If you don’t yet have children, you may not be aware just how influential school catchment zones can be on property prices. But ask any house-hunting young family and they’ll tell you, a house in the zone for a top-ranked public school can command tens (or even hundreds) of thousands of dollars more than a similar house just outside the catchment boundary.
The ever-increasing population, combined with the growing trend for developers to knock down older homes and build multiple dwellings in their place, has seen added pressure placed on schools already bursting at capacity, and left many parents fearing a tightening of zones will mean their child misses out on a spot at their ideal school.

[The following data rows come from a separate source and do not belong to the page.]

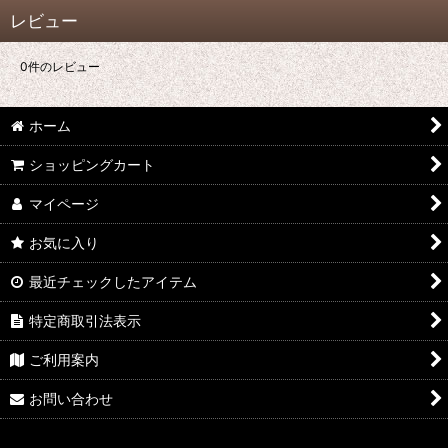
レビュー
0
件のレビュー
ホーム
ショッピングカート
マイページ
お気に入り
最近チェックしたアイテム
特定商取引法表示
ご利用案内
お問い合わせ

How school catchments work…
Here’s a quick rundown for the uninitiated: a school catchment is basically a boundary, within which most of the school’s students must reside. It helps to ensure all students have an equal opportunity to access public education, and makes the enrollment process smoother for schools.
While it can be possible to gain entry into a popular school if you live outside the zone, through a gifted and talented program for example, the surest guarantee of getting your child in to the school of your choice is to live within the catchment.
With private schools in Melbourne setting parents back around $30,000 per year for high school, many parents feel the money is better spent buying a property which falls within the boundary for one of Melbourne’s top public schools – some of which consistently achieve better student outcomes than their private and Catholic counterparts.
Proof of residence is required at enrolment, and sometimes throughout the child’s time at the school, meaning even young couples yet to start a family often take school zones into consideration when looking at homes.
So, what’s a good school catchment worth?
According to the Real Estate Institute of Victoria, it’s worth quite a lot!
For example, homes within the zone for South Yarra Primary School had a median house price of $2 million last year, compared to those one kilometre outside the zone, which were selling for just $1.435 million. That’s right, a whopping $565,000 cheaper!
The phenomenon isn’t unique to the inner-ring suburbs, either. In Bentleigh East, homes in the Valkstone Primary zone sold for an average of $289,000 more than homes zoned for other local schools, while in Altona a guaranteed spot at Altona Primary could at $120,000 to the value of a property.
When it comes to high schools, competition is just as fierce. Properties zoned for McKinnon Secondary College, sought-after for its excellent music program, had a median price of $1,637,500, while those in the same suburb outside the zone sold for a median of $1.39 million.
Parents: expect to pay an extra $169,000 for a home inside the Camberwell High zone, and an extra $142,500 if you’d like your kids to attend Balwyn High. Even down in Frankston, 55 kilometres from the CBD, school zones are having a dramatic impact on house prices, with homes in the zone for Frankston High selling for a median of $720,000 – that’s $100,000 more than those just outside the zone.
Perhaps the scariest thing for the parents of tomorrow is that the figures above reflect 2017 prices – so even if you’re not yet pregnant, you might want to get in quick before you’re completely priced out of the best school zones!